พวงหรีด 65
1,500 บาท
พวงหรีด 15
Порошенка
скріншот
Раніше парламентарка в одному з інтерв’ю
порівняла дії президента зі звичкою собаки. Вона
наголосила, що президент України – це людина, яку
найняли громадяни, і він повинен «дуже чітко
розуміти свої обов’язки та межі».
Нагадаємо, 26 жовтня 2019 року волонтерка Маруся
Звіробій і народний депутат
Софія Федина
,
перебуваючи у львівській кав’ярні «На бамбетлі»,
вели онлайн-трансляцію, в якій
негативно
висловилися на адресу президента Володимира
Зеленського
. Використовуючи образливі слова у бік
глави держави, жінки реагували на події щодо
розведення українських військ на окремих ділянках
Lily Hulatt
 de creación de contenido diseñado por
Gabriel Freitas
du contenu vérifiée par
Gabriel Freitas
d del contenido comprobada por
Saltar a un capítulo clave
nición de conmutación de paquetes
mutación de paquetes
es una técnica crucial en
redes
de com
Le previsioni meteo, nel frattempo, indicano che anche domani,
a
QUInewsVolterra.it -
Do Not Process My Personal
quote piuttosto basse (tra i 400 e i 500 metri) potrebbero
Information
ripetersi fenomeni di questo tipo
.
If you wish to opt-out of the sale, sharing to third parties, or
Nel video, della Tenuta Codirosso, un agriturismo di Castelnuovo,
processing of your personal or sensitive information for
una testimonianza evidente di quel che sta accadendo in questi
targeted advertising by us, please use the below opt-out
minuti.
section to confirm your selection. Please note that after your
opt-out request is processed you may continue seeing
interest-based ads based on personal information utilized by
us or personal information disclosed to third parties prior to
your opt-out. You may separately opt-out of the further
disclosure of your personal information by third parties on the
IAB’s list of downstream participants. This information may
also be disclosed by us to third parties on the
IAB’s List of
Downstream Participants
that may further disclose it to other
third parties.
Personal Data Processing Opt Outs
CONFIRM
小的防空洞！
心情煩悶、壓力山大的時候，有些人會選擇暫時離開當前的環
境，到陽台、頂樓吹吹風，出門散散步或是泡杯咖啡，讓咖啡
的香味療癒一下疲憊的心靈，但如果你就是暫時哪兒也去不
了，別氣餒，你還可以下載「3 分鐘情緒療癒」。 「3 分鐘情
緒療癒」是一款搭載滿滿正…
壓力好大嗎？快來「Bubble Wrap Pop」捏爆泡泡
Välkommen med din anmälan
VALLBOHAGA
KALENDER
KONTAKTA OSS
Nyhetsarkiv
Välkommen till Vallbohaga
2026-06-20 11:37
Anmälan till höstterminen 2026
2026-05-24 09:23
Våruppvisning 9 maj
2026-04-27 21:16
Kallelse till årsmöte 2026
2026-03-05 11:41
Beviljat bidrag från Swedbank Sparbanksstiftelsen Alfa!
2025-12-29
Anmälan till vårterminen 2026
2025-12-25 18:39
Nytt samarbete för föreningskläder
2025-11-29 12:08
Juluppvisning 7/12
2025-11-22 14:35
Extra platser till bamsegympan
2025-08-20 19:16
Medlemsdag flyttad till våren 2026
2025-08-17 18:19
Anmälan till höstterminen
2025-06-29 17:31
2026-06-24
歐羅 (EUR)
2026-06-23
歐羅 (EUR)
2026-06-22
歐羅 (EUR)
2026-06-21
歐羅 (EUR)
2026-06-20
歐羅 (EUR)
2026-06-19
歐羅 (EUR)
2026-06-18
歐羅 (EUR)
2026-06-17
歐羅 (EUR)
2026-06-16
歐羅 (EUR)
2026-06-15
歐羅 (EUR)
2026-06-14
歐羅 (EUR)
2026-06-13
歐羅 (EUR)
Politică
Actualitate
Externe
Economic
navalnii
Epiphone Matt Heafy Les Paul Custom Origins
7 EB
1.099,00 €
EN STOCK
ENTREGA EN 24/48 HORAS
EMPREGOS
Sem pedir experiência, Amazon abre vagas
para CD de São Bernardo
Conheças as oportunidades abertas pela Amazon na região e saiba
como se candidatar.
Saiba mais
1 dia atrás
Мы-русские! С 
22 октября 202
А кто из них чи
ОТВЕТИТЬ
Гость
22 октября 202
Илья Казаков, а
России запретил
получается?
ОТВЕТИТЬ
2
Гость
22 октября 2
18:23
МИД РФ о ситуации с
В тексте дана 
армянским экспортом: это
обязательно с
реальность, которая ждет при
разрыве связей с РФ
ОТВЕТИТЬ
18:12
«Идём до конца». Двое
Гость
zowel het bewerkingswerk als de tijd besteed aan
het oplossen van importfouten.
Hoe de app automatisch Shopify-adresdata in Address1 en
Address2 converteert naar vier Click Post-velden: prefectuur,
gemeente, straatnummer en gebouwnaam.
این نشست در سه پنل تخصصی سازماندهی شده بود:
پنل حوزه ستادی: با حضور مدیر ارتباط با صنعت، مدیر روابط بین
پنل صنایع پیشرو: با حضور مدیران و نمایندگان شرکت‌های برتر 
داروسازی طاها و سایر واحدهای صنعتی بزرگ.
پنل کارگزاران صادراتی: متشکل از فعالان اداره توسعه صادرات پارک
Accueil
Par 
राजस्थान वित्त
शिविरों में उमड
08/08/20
◆ ◆ ◆ ◆ ◆
(WHAT THE TASK REQUIRES):
The lines to copy are those above that contain the string "президента".

(EXERCISE SOLUTION):
порівняла дії президента зі звичкою собаки. Вона
висловилися на адресу президента Володимира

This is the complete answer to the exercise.